Origional sign designed in 1947 by Laurence Hanson of Neon Products Ltd



2005-present day

Disfigurement is sign of the times

Robin Ward
May 20, 1998.

The Niagara Hotel's sign at 435 West Pender is a classic 1947 design, a neon waterfall cascading down the facade. Well, it was, until Ramada Franchise Canada Inc. got hold of the Edwardian building and remade the sign with its corporate typography.

Ramada kept the neon pine trees, rocks and tumbling waters but ditched the name that gave the imagery its raison d'etre. (Note, neon removed in 2006) The disfigurement, carried out under the guise of restoration, has just been completed by Neon Products, a company that should have known better since it designed the original. Neon Products once employed artists to design its signs, but there is no artistry in the placement or proportion of the Ramada lettering that has replaced "Niagara" vertically down the sign. Each Niagara letter was outlined with neon tubes. The Ramada letters are plastic and are a different typeface.

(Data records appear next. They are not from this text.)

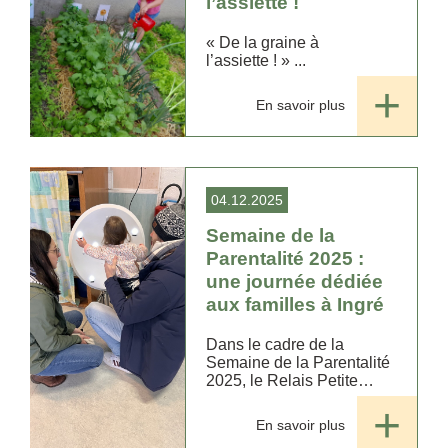
l’assiette !
« De la graine à
l’assiette ! » ...
En savoir plus
04.12.2025
Semaine de la
Parentalité 2025 :
une journée dédiée
aux familles à Ingré
Dans le cadre de la
Semaine de la Parentalité
2025, le Relais Petite
Enfance (RPE), en
partenariat avec la petite
En savoir plus
crèche d’Ingré, a organisé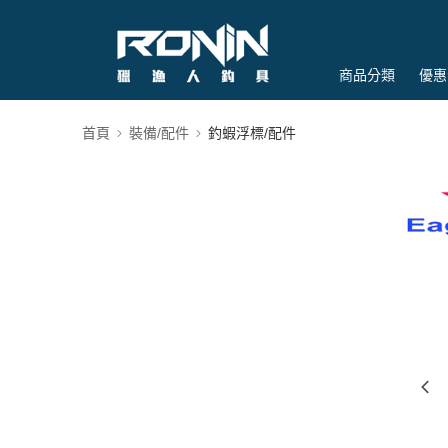
商品分類
優惠
首頁
裝備/配件
釣蝦浮標/配件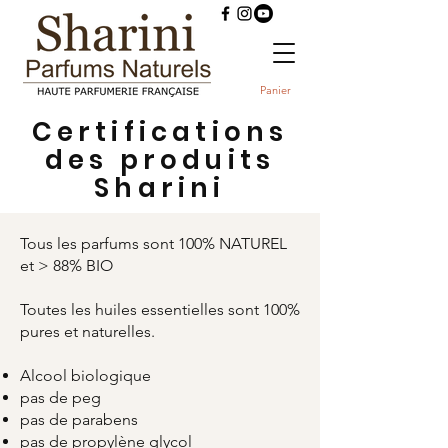
Panier
Certifications
des produits
Sharini
Tous les parfums sont 100% NATUREL
et > 88% BIO
Toutes les huiles essentielles sont 100%
pures et naturelles.
Alcool biologique
pas de peg
pas de parabens
pas de propylène glycol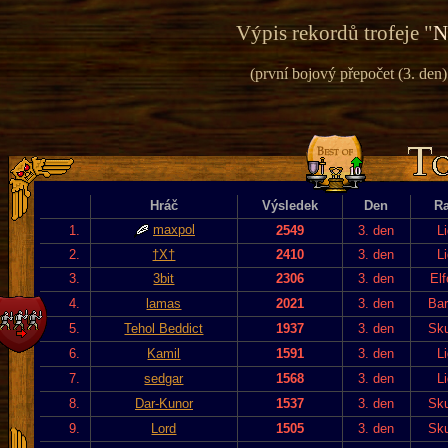
Výpis rekordů trofeje "
N
(první bojový přepočet (3. den) 
Hráč
Výsledek
Den
R
maxpol
1.
2549
3. den
L
2.
†X†
2410
3. den
L
3.
3bit
2306
3. den
El
4.
lamas
2021
3. den
Bar
5.
Tehol Beddict
1937
3. den
Sku
6.
Kamil
1591
3. den
L
7.
sedgar
1568
3. den
L
8.
Dar-Kunor
1537
3. den
Sku
9.
Lord
1505
3. den
Sku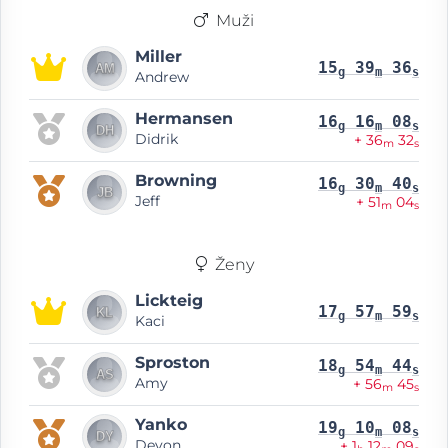
Muži
Miller
15
39
36
g
m
s
Andrew
Hermansen
16
16
08
g
m
s
Didrik
+ 36
32
m
s
Browning
16
30
40
g
m
s
Jeff
+ 51
04
m
s
Ženy
Lickteig
17
57
59
g
m
s
Kaci
Sproston
18
54
44
g
m
s
Amy
+ 56
45
m
s
Yanko
19
10
08
g
m
s
Devon
+ 1
12
09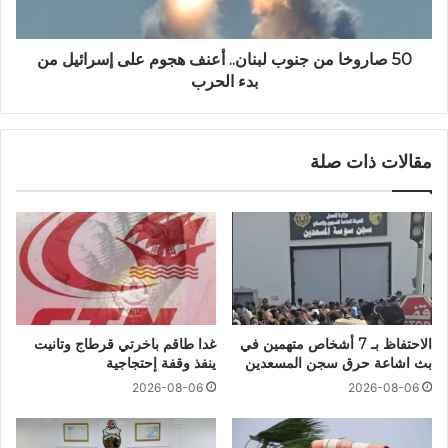
50 صاروخا من جنوب لبنان.. أعنف هجوم على إسرائيل من
بدء الحرب
مقالات ذات صلة
الاحتفاظ بـ 7 أشخاص متهمين في
غدا طاقم باخرتي قرطاج وتانيت
بث اشاعة حرق سجن المسعدين
ينفذ وقفة إحتجاجية
2026-08-06
2026-08-06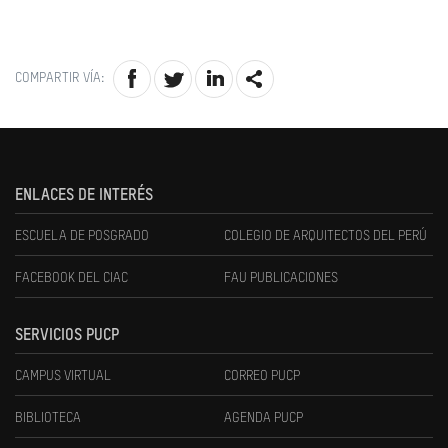
COMPARTIR VÍA:
ENLACES DE INTERÉS
ESCUELA DE POSGRADO
COLEGIO DE ARQUITECTOS DEL PERÚ
FACEBOOK DEL CIAC
FAU PUBLICACIONES
SERVICIOS PUCP
CAMPUS VIRTUAL
CORREO PUCP
BIBLIOTECA
AGENDA PUCP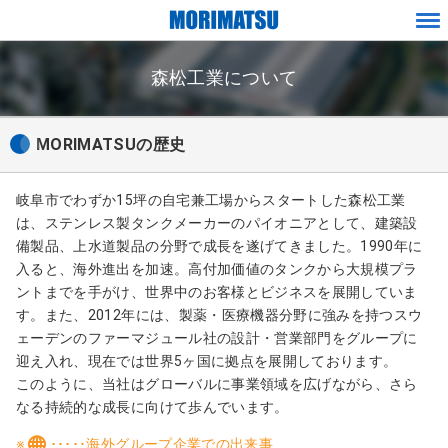
ペ
メ
ー
ニ
ジ
森松工業について
ュ
内
ー
を
移
MORIMATSUの歴史
動
す
る
岐阜市でわずか15坪の自宅兼工場からスタートした森松工業
た
は、ステンレス製タンクメーカーのパイオニアとして、建築設
め
備製品、上水道製品の分野で成長を遂げてきました。1990年に
の
入ると、海外進出を加速。高付加価値のタンクから大規模プラ
リ
ントまでを手がけ、世界中のお客様とビジネスを展開していま
ン
す。また、2012年には、製薬・医療機器分野に強みを持つスウ
ク
ェーデンのファーマジュール社の設計・営業部門をグループに
で
迎え入れ、現在では世界5ヶ国に拠点を展開しております。
す
このように、当社はグローバルに事業領域を広げながら、さら
なる持続的な成長に向けて歩んでいます。
サ
イ
※
･････海外グループ企業での出来事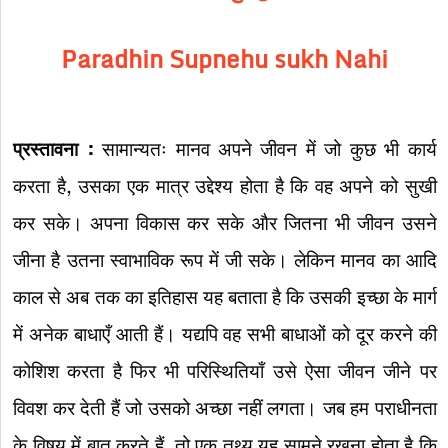
Paradhin Supnehu sukh Nahi
प्रस्तावना :
सामान्यतः मानव अपने जीवन में जो कुछ भी कार्य
करता है, उसका एक मात्र उद्देश्य होता है कि वह अपने को सुखी
कर सके। अपना विकास कर सके और जितना भी जीवन उसने
जीना है उतना स्वाभाविक रूप में जी सके। लेकिन मानव का आदि
काल से अब तक का इतिहास यह बताता है कि उसकी इच्छा के मार्ग
में अनेक बाधाएँ आती हैं। यद्यपि वह सभी बाधाओं को दूर करने की
कोशिश करता है फिर भी परिस्थितियाँ उसे ऐसा जीवन जीने पर
विवश कर देती हैं जो उसको अच्छा नहीं लगता। जब हम पराधीनता
के विषय में बात करते हैं, तो एक तथ्य यह सामने रखना होता है कि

Toronto-based Ramada claims the name was changed because the hotel's old image -- "Girls, Girls, Girls" in the Falls Pub -- had to be erased. Local manager George Friesen says the hotel will now be aimed at corporate and cruise-ship guests. To attract them, he claims to have made a "silk purse out of a sow's ear" -- apparently ignorant of the fact that the silk purse on the Niagara's architecture was the original shimmering sign.

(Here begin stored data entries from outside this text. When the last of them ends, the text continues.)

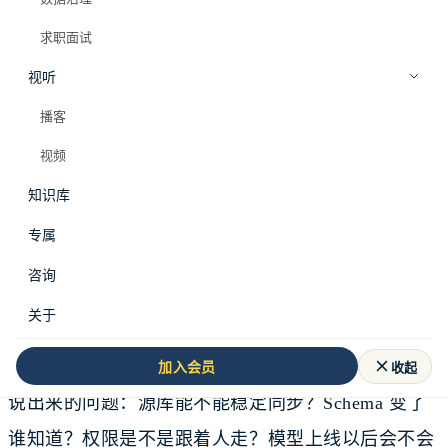
求职面试
视听
播客
视频
知识库
专属
周六晚上，做数据平台的人最怕一句话。
咨询
“这个东西能不能下周上线？”
关于
这句话听起来平常。可它后面常常藏着一长串没有被
收起
加入会员
说出来的问题：源库能不能稳定同步？Schema 变了
谁知道？权限是不是跟着人走？模型上线以后会不会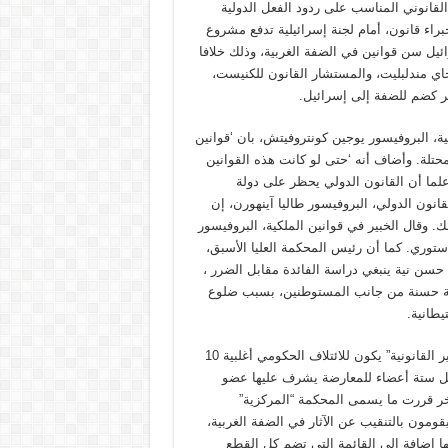
قانوني المناسب على ردود الفعل الدولية
براء قانون، أمام لجنة إسرائيلية تدفع مشروع
ائيل سن قوانين في الضفة الغربية، وذلك خلافا
حاي مندلبليت، والمستشار القانون للكنيست،
سر كضم للضفة إلى إسرائيل.
، البروفيسور يوجين كونتروفيتش، بان ‘قوانين
محتلة. وأضاف أنه ‘حتى لو كانت هذه القوانين
علما أن القانون الدولي يحظر على دولة
قانون الدولي، البروفيسور طاليا آينهورن، إن
. وقال الخبير في قوانين الملكية، البروفيسور
ستوري. كما أن رئيس المحكمة العليا الأسبق،
 حسن نية ينبغي دراسة الفائدة مقابل الضرر ،
ة نية حسنة من جانب المستوطنين، بسبب ضلوع
يطانية.
وتعتزم حكومة الإحتلال ، تشكيل لجنة لشرعنة” المواقع الاستيطانية غير القانونية” يكون للائتلاف الحكومي أغلبية 10
ابل ستة أعضاء للمعارضة يشرف عليها عضو
ر قررت ما يسمى المحكمة “المركزية”
ن يقومون بالتنقيب عن الآثار في الضفة الغربية،
ها إضافة إلى القائمة التي تضم كل القطع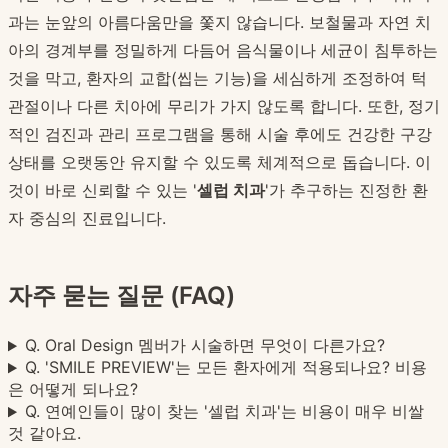
과는 눈앞의 아름다움만을 쫓지 않습니다. 보철물과 자연 치
아의 경계부를 정밀하게 다듬어 음식물이나 세균이 침투하는
것을 막고, 환자의 교합(씹는 기능)을 세심하게 조정하여 턱
관절이나 다른 치아에 무리가 가지 않도록 합니다. 또한, 정기
적인 검진과 관리 프로그램을 통해 시술 후에도 건강한 구강
상태를 오랫동안 유지할 수 있도록 체계적으로 돕습니다. 이
것이 바로 신뢰할 수 있는 '
셀럽 치과
'가 추구하는 진정한 환
자 중심의 진료입니다.
자주 묻는 질문 (FAQ)
Q. Oral Design 멤버가 시술하면 무엇이 다른가요?
Q. 'SMILE PREVIEW'는 모든 환자에게 적용되나요? 비용
은 어떻게 되나요?
Q. 연예인들이 많이 찾는 '셀럽 치과'는 비용이 매우 비쌀
것 같아요.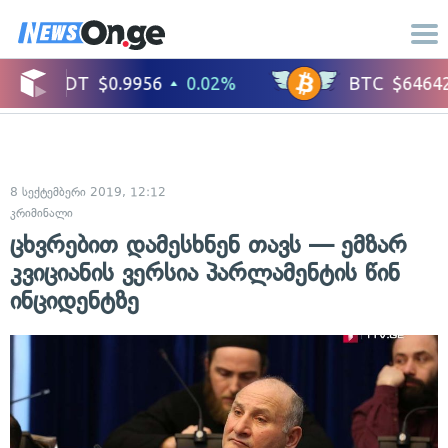
8 სექტემბერი 2019, 12:12
კრიმინალი
ცხვრებით დამესხნენ თავს — ემზარ
კვიციანის ვერსია პარლამენტის წინ
ინციდენტზე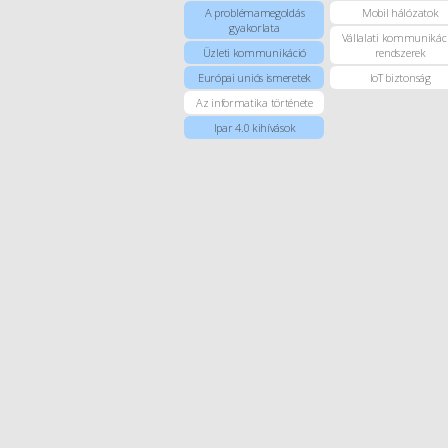
A problémamegoldás
Mobil hálózatok
gyakorlata
Vállalati kommunikác
Üzleti kommunikáció
rendszerek
Európai uniós ismeretek
IoT biztonság
Az informatika története
Ipar 4.0 kihívások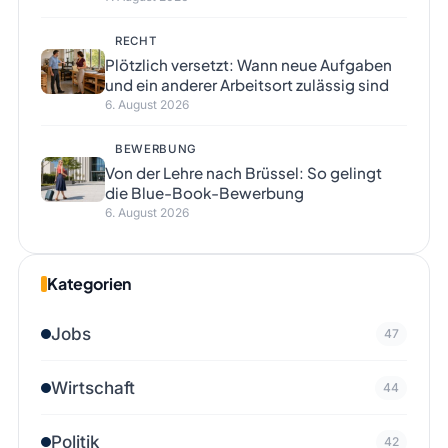
RECHT
Plötzlich versetzt: Wann neue Aufgaben
und ein anderer Arbeitsort zulässig sind
6. August 2026
BEWERBUNG
Von der Lehre nach Brüssel: So gelingt
die Blue-Book-Bewerbung
6. August 2026
Kategorien
Jobs
47
Wirtschaft
44
Politik
42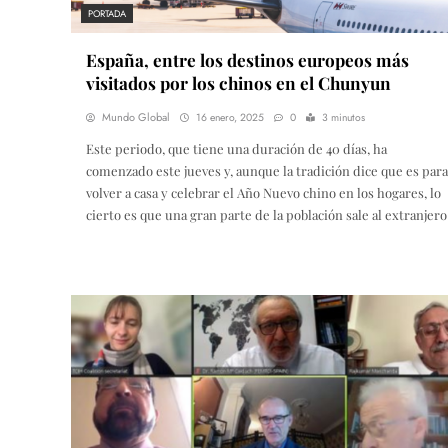
PORTADA
España, entre los destinos europeos más
visitados por los chinos en el Chunyun
Mundo Global
16 enero, 2025
0
3 minutos
Este periodo, que tiene una duración de 40 días, ha
comenzado este jueves y, aunque la tradición dice que es para
volver a casa y celebrar el Año Nuevo chino en los hogares, lo
cierto es que una gran parte de la población sale al extranjero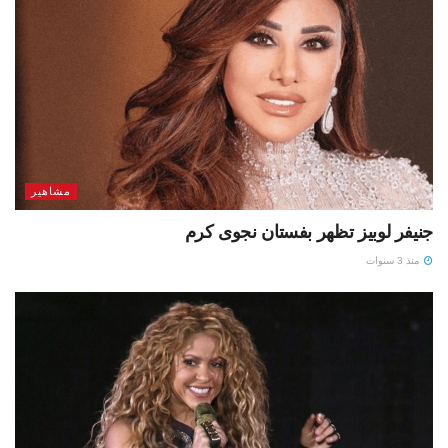
مشاهير
جنيفر لوبيز تظهر بفستان نجوى كرم
منذ 3 سنوات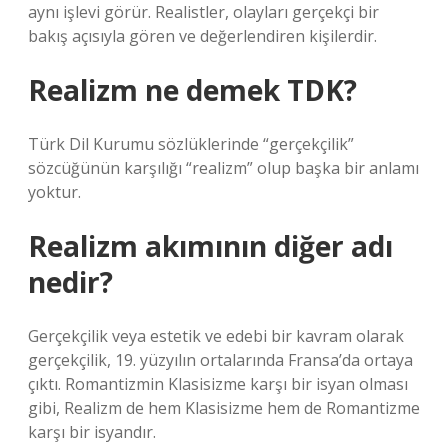
aynı işlevi görür. Realistler, olayları gerçekçi bir
bakış açısıyla gören ve değerlendiren kişilerdir.
Realizm ne demek TDK?
Türk Dil Kurumu sözlüklerinde “gerçekçilik”
sözcüğünün karşılığı “realizm” olup başka bir anlamı
yoktur.
Realizm akımının diğer adı
nedir?
Gerçekçilik veya estetik ve edebi bir kavram olarak
gerçekçilik, 19. yüzyılın ortalarında Fransa’da ortaya
çıktı. Romantizmin Klasisizme karşı bir isyan olması
gibi, Realizm de hem Klasisizme hem de Romantizme
karşı bir isyandır.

Few, apart from aficionados of urban grit, will regret the passing a few years ago of the hotel's striptease entertainment. But the Niagara sign was a work of art, the best commercial neon sign in town. According to John Atkin, one of the city's most experienced heritage advocates, Ramada's attitude shows "a lack of respect for an artifact that was loved by many Vancouverites and for local history."

The city's heritage planning department and heritage advisory commission asked Ramada to keep the sign and to place the group's logo elsewhere on the facade (the Ramada name could have been put on the projecting upper part of the sign where the word "Hotel" used to be). But, in a city that has bylaws galore, there is not one to protect historic signs, the owners of which can change names at will...

...Tonight's Heritage Vancouver Speakers' Program (Hastings Mill, 1575 Alma, 7:30 p.m.) looks at landmark hotels from the Hotel Vancouver to the Georgia (soon to be restored) and the Niagara, their histories, changes and what's ahead.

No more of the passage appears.